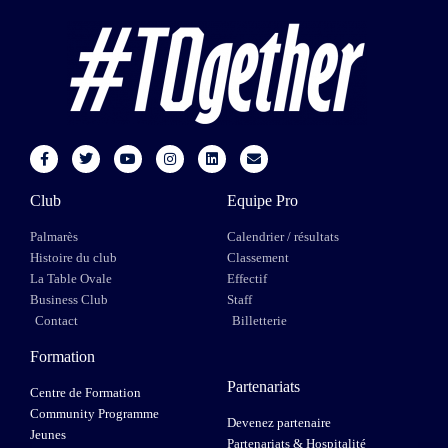
Club
Equipe Pro
Palmarès
Calendrier / résultats
Histoire du club
Classement
La Table Ovale
Effectif
Business Club
Staff
Contact
Billetterie
Formation
Partenariats
Centre de Formation
Community Programme
Devenez partenaire
Jeunes
Partenariats & Hospitalité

-- About this task --
With the pictures set aside, write out the whole listing exactly.

-- Answer section --
Club
Equipe Pro
Palmarès
Calendrier / résultats
Histoire du club
Classement
La Table Ovale
Effectif
Business Club
Staff
Contact
Billetterie
Formation
Partenariats
Centre de Formation
Community Programme
Devenez partenaire
Jeunes
Partenariats & Hospitalité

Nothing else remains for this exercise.